During the 2000 presidential race, Al Gore’s transition team planned to keep and re-up GPRA, borrowing some of the ideas from then Baltimore Mayor Martin O’Malley’s new CitiStat program to create a comprehensive, government-wide, data-driven performance management tool. “But it was one of those transitions that never took place,” says Harry Hatry, a fellow at the Urban Institute, who was one of the authors of the plan. When George W. Bush took over in 2001, he ignored most of GPRA’s requirements in an effort to reduce paperwork and, in its place, implemented the Program Assessment Rating Tool. PART, as it was known, had some good ideas—senior officials, not lowly bureaucrats, were required to do the goal setting, for example—and some bad ones. Budget evaluators could easily rank programs according to whether or not they agreed with their ideological ends.

When Barack Obama came to power, he kept the valuable aspects of PART, dusted off Clinton’s version of GPRA, lifted the managerial strategies from Baltimore’s CitiStat (and now Maryland’s StateStat), and put them all together to produce the GPRA Modernization Act (GPRAMA), which passed Congress in 2010. One of the key differences in Obama’s plan was that it adopts what is known as the “Stat” model: agencies are now required to submit quarterly progress reports and gather for regularly scheduled, structured, data-driven meetings.
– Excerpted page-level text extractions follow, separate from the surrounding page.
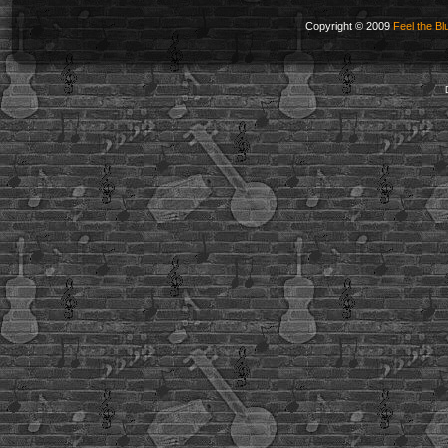
Copyright © 2009
Feel the Bl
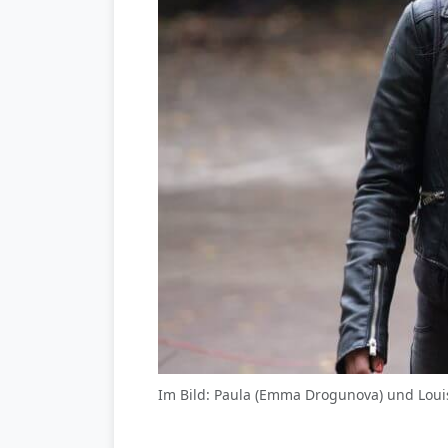
Im Bild: Paula (Emma Drogunova) und Louis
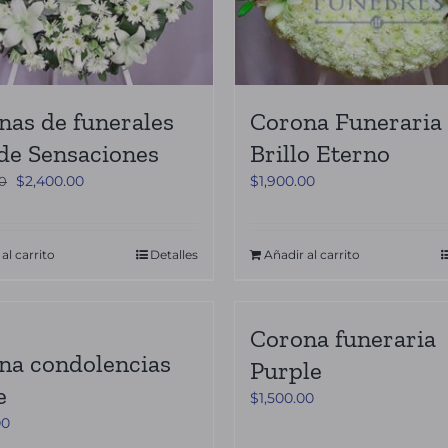
nas de funerales
Corona Funeraria
de Sensaciones
Brillo Eterno
El
El
$
2,400.00
$
1,900.00
00
precio
precio
original
actual
era:
es:
al carrito
Detalles
Añadir al carrito
$2,550.00.
$2,400.00.
Corona funeraria
na condolencias
Purple
e
$
1,500.00
00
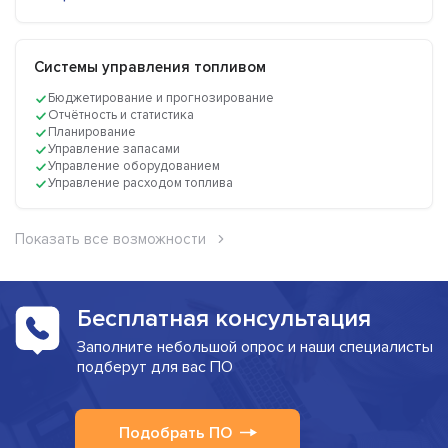
Системы управления топливом
Бюджетирование и прогнозирование
Отчётность и статистика
Планирование
Управление запасами
Управление оборудованием
Управление расходом топлива
Показать все возможности
Бесплатная консультация
Заполните небольшой опрос и наши специалисты
подберут для вас ПО
Подобрать ПО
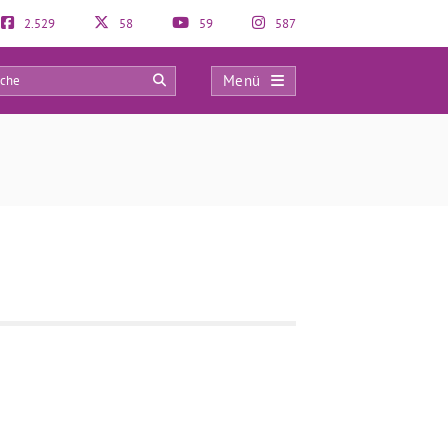
2.529
58
59
587
Menü
0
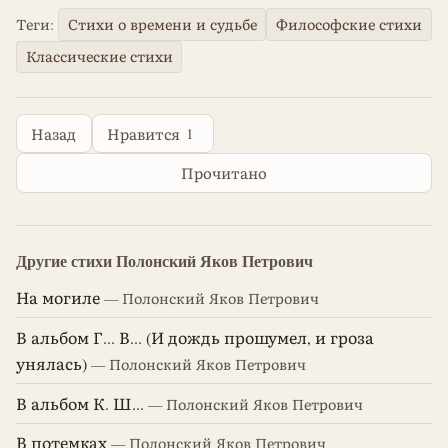
Теги:
Стихи о времени и судьбе
Философские стихи
Классические стихи
1
Назад
Нравится
Прочитано
Другие стихи Полонский Яков Петрович
На могиле
— Полонский Яков Петрович
В альбом Г... В... (И дождь прошумел, и гроза
унялась)
— Полонский Яков Петрович
В альбом К. Ш...
— Полонский Яков Петрович
В потемках
— Полонский Яков Петрович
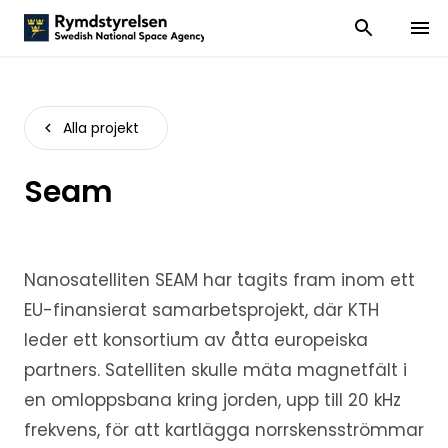
Visa och dölj
Visa 
Alla projekt
Seam
Nanosatelliten SEAM har tagits fram inom ett
EU-finansierat samarbetsprojekt, där KTH
leder ett konsortium av åtta europeiska
partners. Satelliten skulle mäta magnetfält i
en omloppsbana kring jorden, upp till 20 kHz
frekvens, för att kartlägga norrskensströmmar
GPRAMA, or any data-driven performance management tool, is not, of course, immune to the pitfalls made infamous by McNamara. “Every measure, every indicator, can be gamed,” said Donald Kettl, dean of the School of Public Policy at the University of Maryland. “You have to try to set up the game so people play it to win the way you want it to be won.” Skeptics tend to regard the effort as Sisyphean. (When I asked one longtime government watcher about the prospect of implementing the “Stat” model at the federal level, he laughed aloud: “That’s the funniest joke that will ever be published in the Washington Monthly,” he said.)

While it’s too early to tell if GPRAMA has made a significant impact, the U.S. Government Accountability Office released a report in February calling the program “promising” and citing some early successes. For example, the Treasury’s Bureau of Engraving and Printing used the “Stat” model to transition to a centralized accounting system—a move that the Financial Management Service estimated could save the government $400 million to $500 million annually. If, over the next three years, the Obama administration is able to institutionalize elements of GPRAMA, the next president, or VP, whoever he or she is, could inherit a truly valuable tool. —H.S.E.

Haley Sweetland Edwards is an editor of the Washington Monthly.